:: Extracted records ::

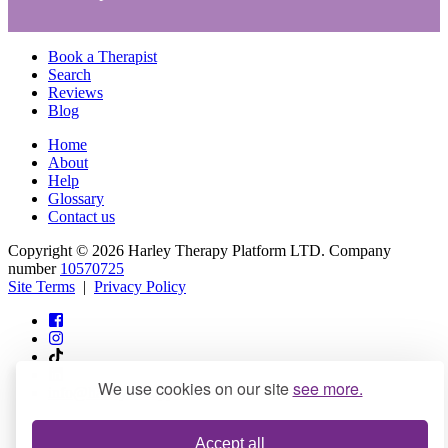
Book a Therapist
Search
Reviews
Blog
Home
About
Help
Glossary
Contact us
Copyright © 2026 Harley Therapy Platform LTD. Company
number
10570725
Site Terms
|
Privacy Policy
We use cookies on our site
see more.
info@harleytherapy.com
Accept all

:::

Assigned task — What you return should match the material word for word, apart from the pictures.

Task output —
Book a Therapist
Search
Reviews
Blog
Home
About
Help
Glossary
Contact us
Copyright © 2026 Harley Therapy Platform LTD. Company
number
10570725
Site Terms
|
Privacy Policy
We use cookies on our site
see more.
info@harleytherapy.com
Accept all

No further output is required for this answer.